Deficient Fire Separation in Facility Occupancies
Penalty
Summary
The facility failed to ensure that sections of health care facilities classified as other occupancies were properly separated from areas of healthcare occupancies by construction with a two-hour fire resistance rating. This deficiency was identified during observations and interviews conducted on December 19, 2024. Specifically, the separation between the Healthcare occupancy and the Residential occupancy was compromised by a 1.5-inch and 2.5-inch unprotected penetration for wire pass-throughs. Additionally, a 2-inch-high by 48-inch-wide section of brick was missing above the fire-rated door assembly between the two occupancies. These observations were confirmed by the USTFOTAT at the time of the inspection. The facility's representative was informed of these deficient practices during the Life Safety Code exit conference on December 20, 2024.
Plan Of Correction
1/9/25 1. All residents have the potential to be affected by this deficient Life Safety Code. The maintenance department repaired the 2 unprotected penetrations for the pass-through of wires on 1/8/25 using UL listed NUEX Order 26.4(DX LC 150 fire-stop sealant.
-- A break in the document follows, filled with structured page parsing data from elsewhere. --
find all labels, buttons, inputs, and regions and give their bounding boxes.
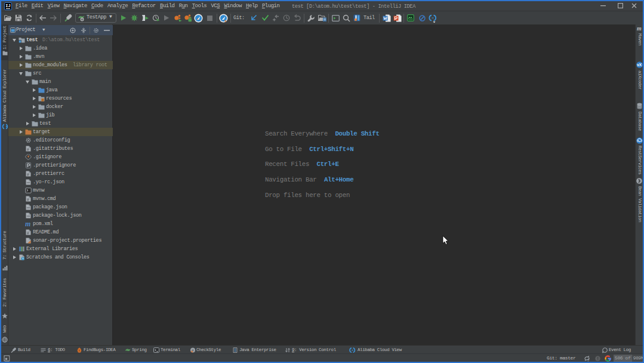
svg-text:vX: vX — [637, 63, 642, 67]
svg-text:?: ? — [587, 358, 590, 362]
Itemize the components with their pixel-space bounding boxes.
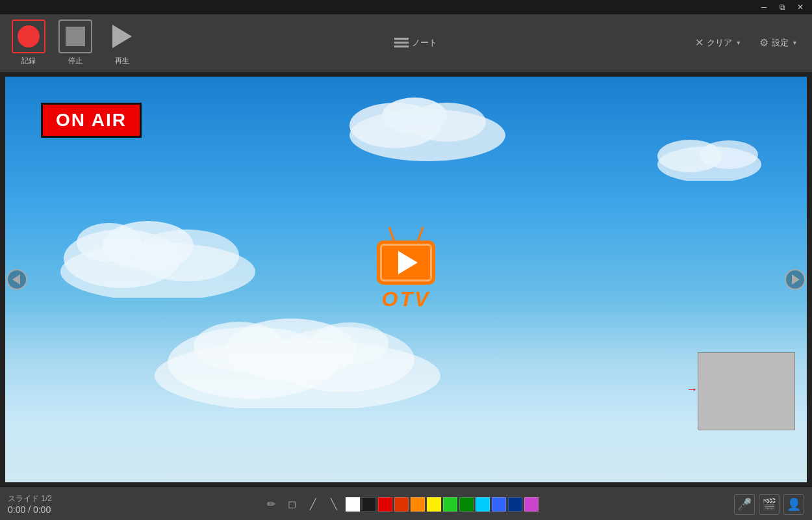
cloud-4 [135, 304, 460, 408]
right-tools: 🎤 🎬 👤 [734, 494, 804, 515]
stop-icon [58, 20, 92, 53]
record-button[interactable]: 記録 [8, 17, 49, 68]
color-swatch-green[interactable] [443, 497, 457, 512]
settings-button[interactable]: ⚙ 設定 ▼ [753, 32, 804, 53]
tv-screen-border [380, 244, 432, 281]
line-tool-button[interactable]: ╲ [325, 495, 343, 514]
time-info: 0:00 / 0:00 [8, 504, 66, 515]
stop-label: 停止 [68, 56, 82, 66]
color-swatch-orange-red[interactable] [394, 497, 409, 512]
next-slide-button[interactable] [785, 269, 806, 290]
red-arrow-icon: → [686, 383, 698, 396]
left-arrow-icon [12, 274, 20, 285]
microphone-button[interactable]: 🎤 [734, 494, 755, 515]
play-button[interactable]: 再生 [101, 17, 143, 68]
color-swatch-dark-green[interactable] [459, 497, 474, 512]
color-swatch-blue[interactable] [492, 497, 506, 512]
slide-area: ON AIR OTV → [5, 77, 807, 482]
otv-logo: OTV [377, 240, 435, 311]
color-swatch-black[interactable] [362, 497, 376, 512]
settings-label: 設定 [772, 37, 789, 49]
record-icon [12, 20, 45, 53]
stop-button[interactable]: 停止 [55, 17, 96, 68]
color-palette [346, 497, 539, 512]
main-content: ON AIR OTV → [0, 72, 812, 488]
toolbar: 記録 停止 再生 ノート ✕ クリア ▼ ⚙ 設定 ▼ [0, 14, 812, 72]
antenna-right [417, 227, 424, 241]
gear-icon: ⚙ [759, 36, 768, 49]
play-icon [105, 20, 139, 53]
svg-point-3 [382, 98, 447, 134]
note-icon [394, 38, 409, 47]
color-swatch-purple[interactable] [524, 497, 539, 512]
minimize-button[interactable]: ─ [755, 0, 773, 14]
restore-button[interactable]: ⧉ [773, 0, 791, 14]
person-button[interactable]: 👤 [783, 494, 804, 515]
cloud-2 [644, 129, 774, 181]
tv-body [377, 240, 435, 285]
pen-tool-button[interactable]: ✏ [262, 495, 281, 514]
slide-background: ON AIR OTV → [5, 77, 807, 482]
otv-label: OTV [382, 287, 431, 311]
slide-info: スライド 1/2 [8, 493, 66, 504]
play-label: 再生 [115, 56, 129, 66]
bottom-bar: スライド 1/2 0:00 / 0:00 ✏ ◻ ╱ ╲ 🎤 🎬 👤 [0, 488, 812, 520]
x-icon: ✕ [695, 36, 704, 49]
clear-button[interactable]: ✕ クリア ▼ [689, 32, 748, 53]
color-swatch-yellow[interactable] [427, 497, 441, 512]
note-button[interactable]: ノート [388, 33, 444, 53]
close-button[interactable]: ✕ [791, 0, 809, 14]
right-arrow-icon [792, 274, 800, 285]
svg-point-17 [311, 322, 388, 364]
color-swatch-dark-blue[interactable] [508, 497, 522, 512]
eraser-tool-button[interactable]: ◻ [283, 495, 301, 514]
camera-button[interactable]: 🎬 [759, 494, 780, 515]
title-bar: ─ ⧉ ✕ [0, 0, 812, 14]
settings-dropdown-arrow: ▼ [792, 40, 798, 46]
note-label: ノート [412, 37, 437, 49]
color-swatch-orange[interactable] [411, 497, 425, 512]
marker-tool-button[interactable]: ╱ [304, 495, 322, 514]
drawing-tools: ✏ ◻ ╱ ╲ [71, 495, 729, 514]
cloud-3 [44, 207, 272, 298]
svg-point-16 [194, 322, 285, 371]
antenna-left [388, 227, 395, 241]
on-air-badge: ON AIR [41, 103, 142, 138]
clear-label: クリア [707, 37, 732, 49]
record-label: 記録 [21, 56, 36, 66]
tv-icon [377, 240, 435, 285]
thumbnail-panel [698, 352, 795, 430]
svg-point-6 [700, 140, 758, 169]
color-swatch-cyan[interactable] [476, 497, 490, 512]
cloud-1 [330, 83, 525, 161]
clear-dropdown-arrow: ▼ [735, 40, 741, 46]
color-swatch-red[interactable] [378, 497, 392, 512]
prev-slide-button[interactable] [6, 269, 27, 290]
color-swatch-white[interactable] [346, 497, 360, 512]
tv-antennas [387, 225, 425, 240]
svg-point-11 [77, 223, 142, 262]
The maintenance department repaired the 2 inch by 48 inch wide section of brick missing above the fire rated door assembly between the two occupancies on 1/8/25 using intumescent fire-stop pillows and UL listed NJ Ex Order 26.4(15) LC 150 fire-stop sealant. 2. The facility's maintenance schedule will be revised by the Director of Maintenance to include a monthly inspection of fire-rated assemblies between the healthcare occupancy and the residential occupancy to confirm that the two hour fire resistance rating is intact with no penetrations using an audit tool. 3. The Director of Maintenance will review the fire rated assembly inspection reports monthly ongoing and report the results to the administrator and to the QAPI committee monthly for 6 months.